To clarify the relationship between rill erodibility in an excess shear stress model for concentrated flow erosion and soil particle–particle interactions, we examined the rill erodibility and aggregation-dispersion behavior of Shimajiri Maaji soil, classified as a Haplic Acrisol, with different amounts of cationic polyelectrolyte poly(diallyldimethylammonium chloride) (PDADMAC). The effect of particle–particle interaction on rill erodibility was determined by performing shear strength measurements and rill erosion experiments as a function of the PDADMAC dose without changing other soil conditions. Moreover, the mechanisms of particle–particle interactions were examined by comparing the electrophoretic mobility (EPM) with the transmission of the supernatant of the soil suspension and soil shear strength. The EPM and transmission showed that the Derjaguin-Landau-Verwey-Overbeek (DLVO) interaction governed the aggregation-dispersion behavior.

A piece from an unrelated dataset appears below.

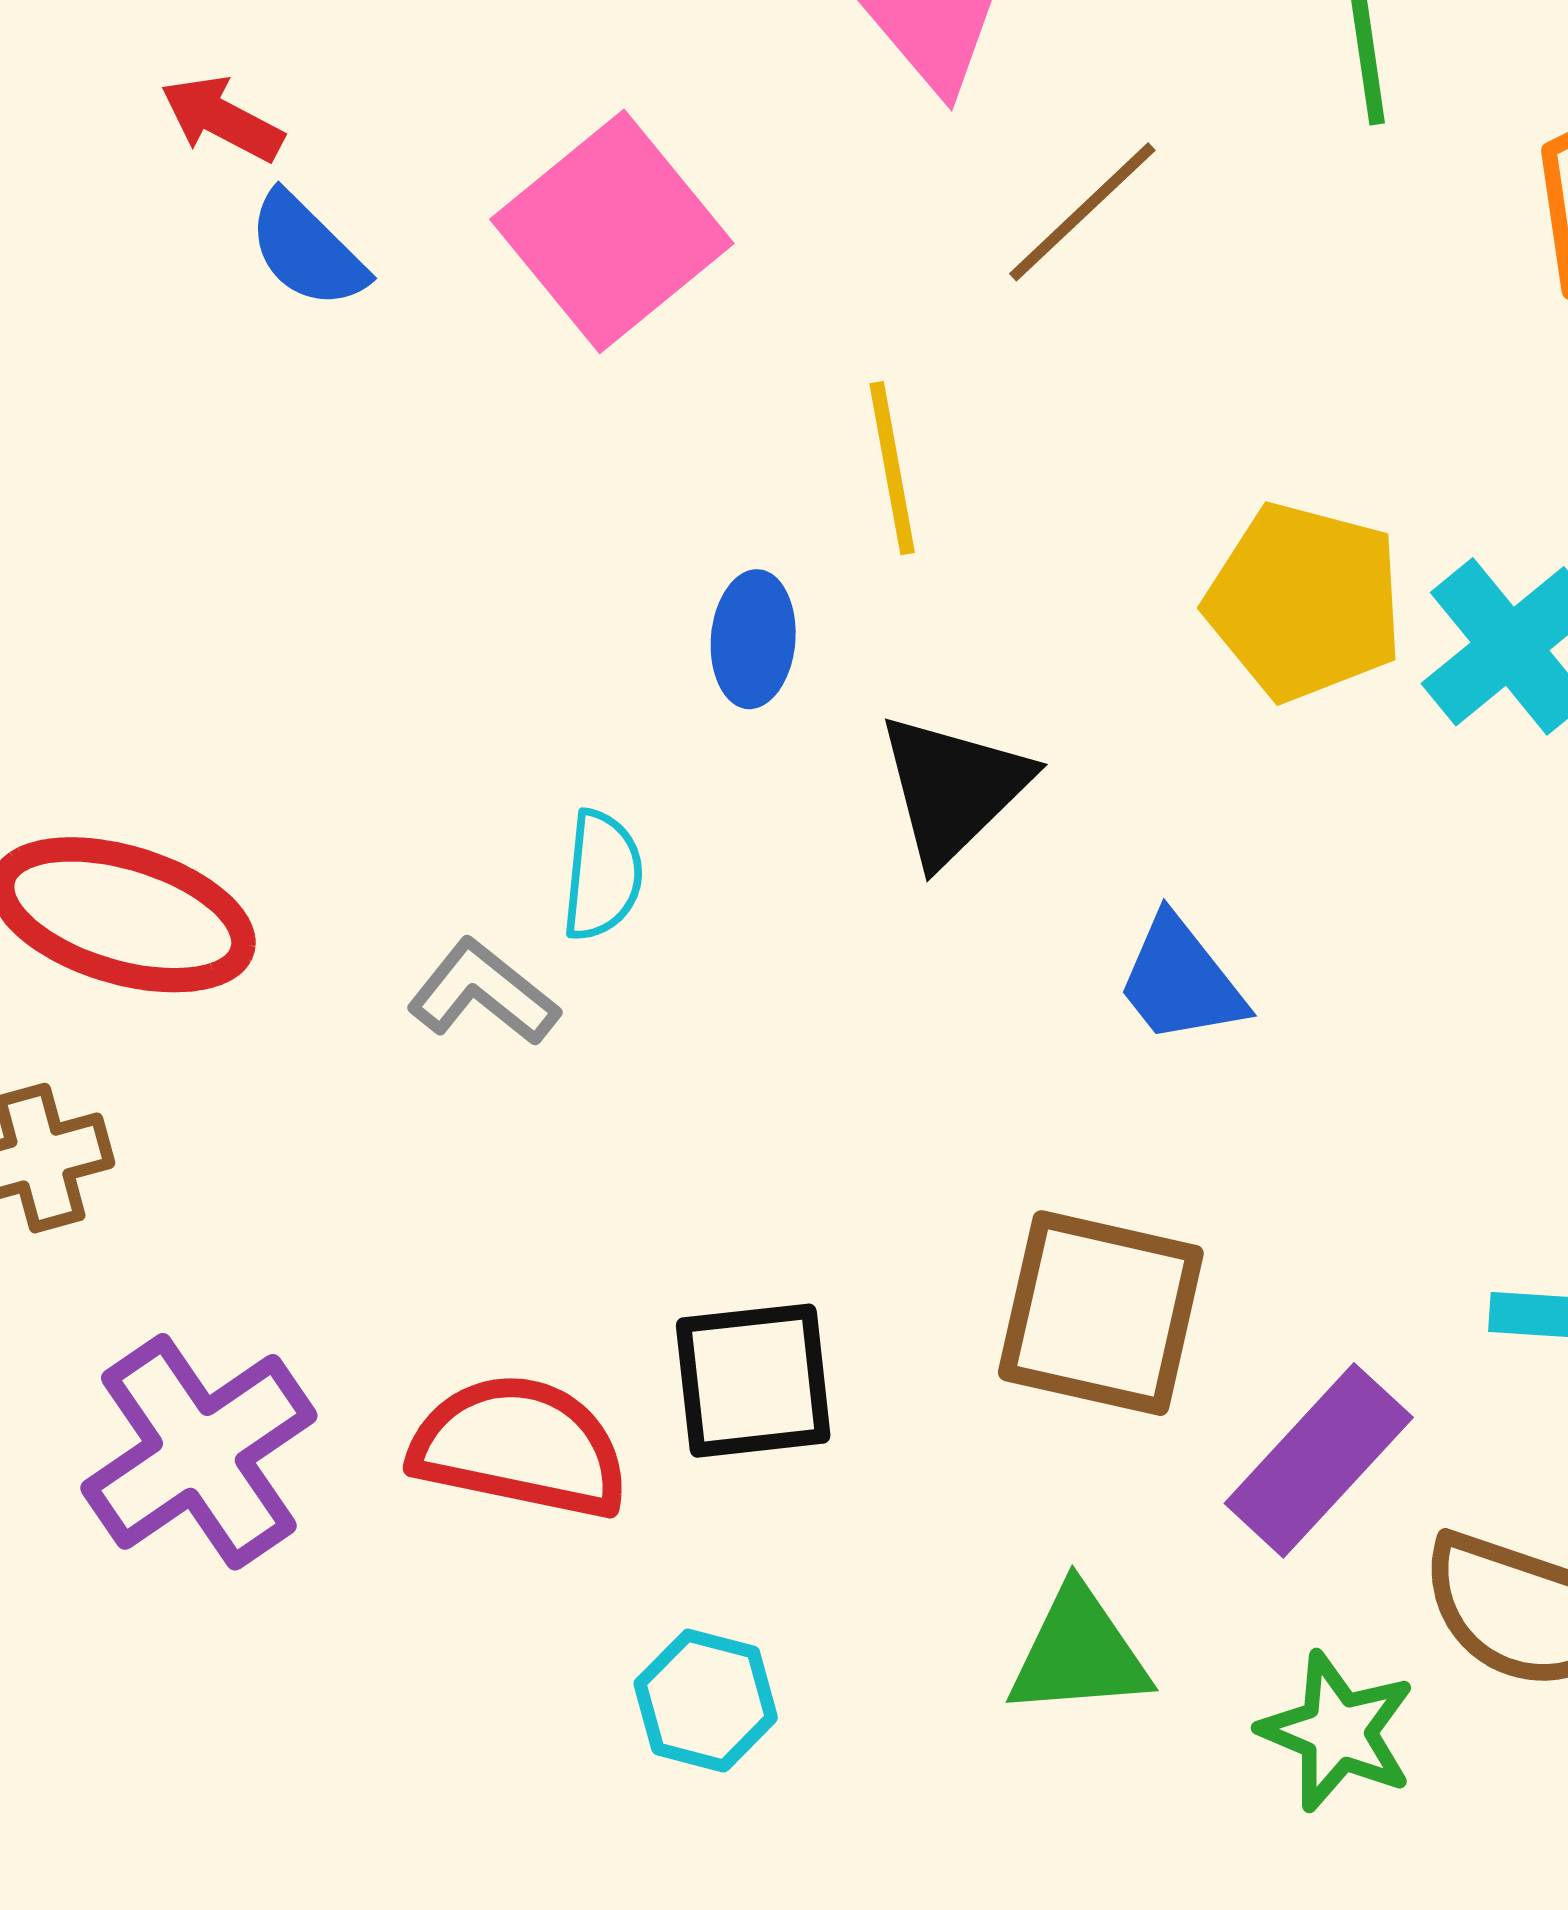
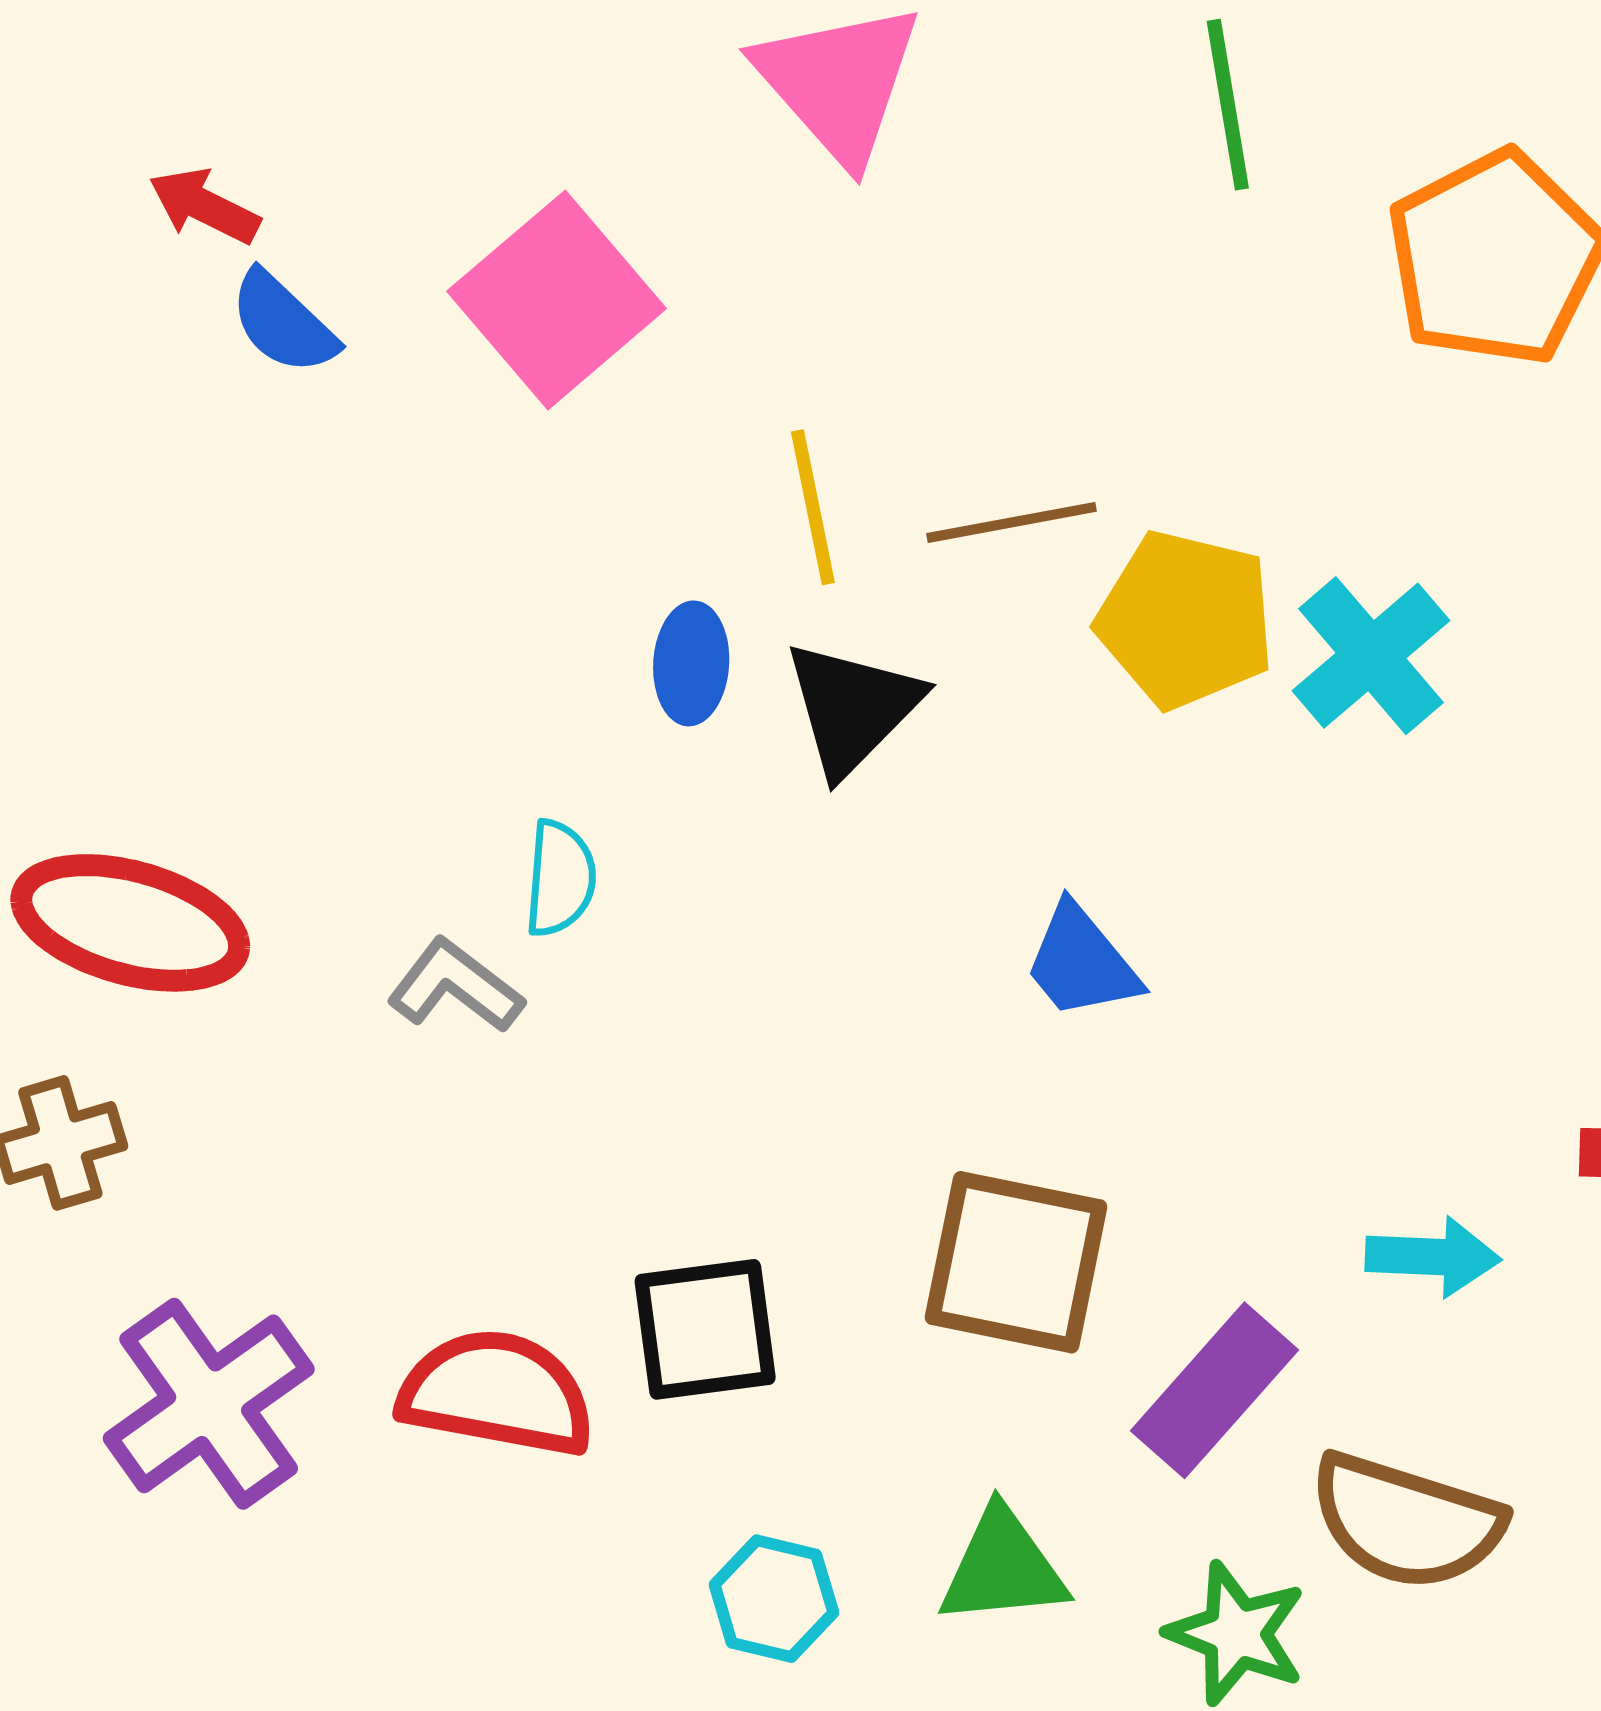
brown line: (1082, 212) -> (1012, 522), moved, turned 34
black triangle: (953, 788) -> (852, 708), moved
cyan hexagon: (706, 1701) -> (774, 1599), moved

At the same time, the shear strength monotonically increased with increasing PDADMAC dose, even when charge reversal and electric double layer (EDL) repulsion occurred. This result suggests that the shear strength is sensitive not only to the EDL interaction but also to the interactions, the so-called non-DLVO forces, such as bridging interaction. The difference between transmission and shear strength should be due to the difference in the characteristic length because the transmission is attributed to the collision/approaching process between particles, whereas the shear strength is attributed to the broken/retracting process of particle–particle contact. Rill erodibility decreased with increasing shear strength. Furthermore, our quantitative analysis demonstrated that rill erodibility can be represented by a linear function of shear strength. These results clearly show that a high attractive force between soil particles results in low rill erodibility. The strong particle–particle attraction protects soil particles from peeling off by increasing the shear stress of the flowing water. Our study suggests that shear strength measurement can be used to quickly estimate the effect of soil conditioners on rill erodibility in the field.